I was seeking to fully isolate the business logic from my applications. If the stores would have been made fully accessible by the libraries that contains them, the applications would have been able to write values.
To solve this requirement, my libraries only expose the interfaces and subscribers of the stores.

export { type Doc } from "./doc.store"; export const docSubscribe = (callback: (doc: Doc | null) => void): (() => void) => docStore.subscribe(callback);

Usage

The above solution is agnostic. It is written in TypeScript and is compiled to JavaScript. That is why it can be integrated in any modern frameworks or even without 😁.


Svelte

Readable stores is an interesting pattern that is provided by Svelte out of the box. The store of the library introduced in previous chapters can be scoped within a function that can write to a store of the application but that cannot be called anywhere else.

import { docSubscribe, type Doc } from "state-mgmt"; import { readable } from "svelte/store"; const start = (set: (value: Doc | null) => void) => { const unsubscriber: () => void = docSubscribe((doc: Doc | null) => set(doc)); return function stop() { unsubscriber(); }; }; export const doc = readable<Doc | null>(null, start);

Each time the library set a value in the state management, the subscriber is called and the current value is replicated to the Svelte store. Ultimately the UI is updated.


Stencil

The @stencil/store out of the box is writable.

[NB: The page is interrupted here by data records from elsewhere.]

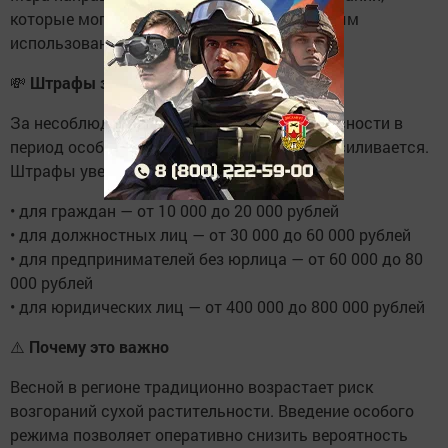
которые могут быть вызваны неосторожным
использованием фейерверков и петард.
💸
Штрафы за нарушение
За несоблюдение правил пожарной безопасности в
период особого режима ответственность усиливается.
Штрафы увеличиваются в два раза:
• для граждан — от 10 000 до 20 000 рублей
• для должностных лиц — от 30 000 до 60 000 рублей
• для предпринимателей без юрлица — от 60 000 до 80
000 рублей
• для юридических лиц — от 400 000 до 800 000 рублей
⚠️
Почему это важно
Весной в регионе традиционно возрастает риск
возгораний сухой растительности. Введение особого
режима позволяет оперативно снизить вероятность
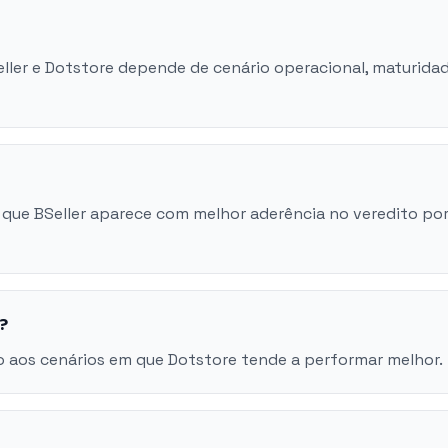
eller e Dotstore depende de cenário operacional, maturida
que BSeller aparece com melhor aderência no veredito po
?
 aos cenários em que Dotstore tende a performar melhor.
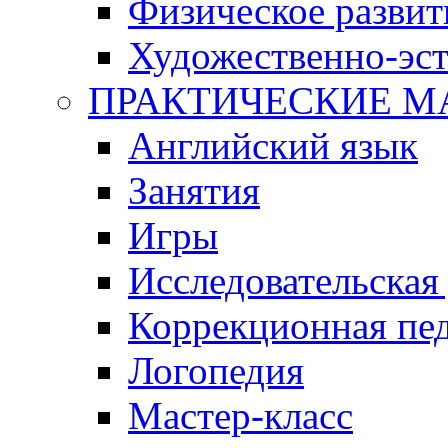
Физическое развит
Художественно-эст
ПРАКТИЧЕСКИЕ М
Английский язык
Занятия
Игры
Исследовательская
Коррекционная пед
Логопедия
Мастер-класс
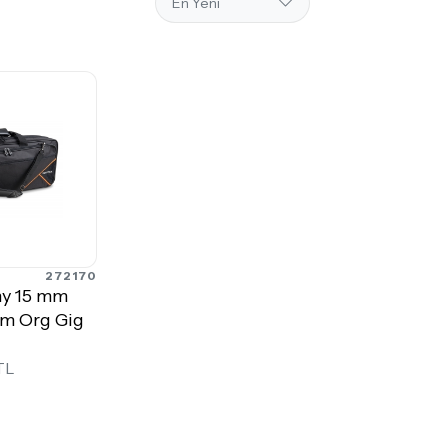
272170
y 15 mm
 cm Org Gig
TL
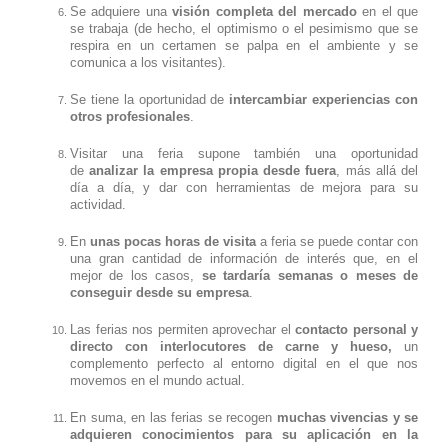
Se adquiere una
visión completa del mercado
en el que
se trabaja (de hecho, el optimismo o el pesimismo que se
respira en un certamen se palpa en el ambiente y se
comunica a los visitantes).
Se tiene la oportunidad de
intercambiar experiencias con
otros profesionales
.
Visitar una feria supone también una oportunidad
de
analizar la empresa propia desde fuera
, más allá del
día a día, y dar con herramientas de mejora para su
actividad.
En
unas pocas horas de visita
a feria se puede contar con
una gran cantidad de información de interés que, en el
mejor de los casos,
se tardaría semanas o meses de
conseguir desde su empresa
.
Las ferias nos permiten aprovechar el
contacto personal y
directo con interlocutores de carne y hueso,
un
complemento perfecto al entorno digital en el que nos
movemos en el mundo actual.
En suma, en las ferias se recogen
muchas vivencias y se
adquieren conocimientos para su aplicación en la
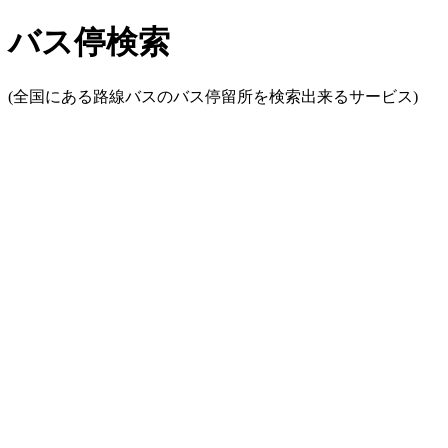
バス停検索
(全国にある路線バスのバス停留所を検索出来るサービス)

Fortunately - thanks to a solution shared by Philipp Mudra on the Stencil's slack channel - it can be made readonly with a TypeScript utility.

import { createStore } from "@stencil/store"; import { docSubscribe, type Doc } from "state-mgmt"; interface DocStore { doc: Doc | null; } const { state } = createStore<DocStore>({ doc: null }); docSubscribe((doc: Doc | null) => { state.doc = doc; }); const readonlyState: Readonly<typeof state> = state; export default { state: readonlyState };

Conclusion

In my opinion, it is kind of cool to have the all business logic and state management fully disconnected from the application.

If one of these days I wanted to develop a new UI for Papyrs, I would be able to do so quickly and without worrying about any logic.

In addition, the solution is scalable. I can reuse and replicate the same approach over and over again until I have got no more idea of new applications to develop on web3 😜.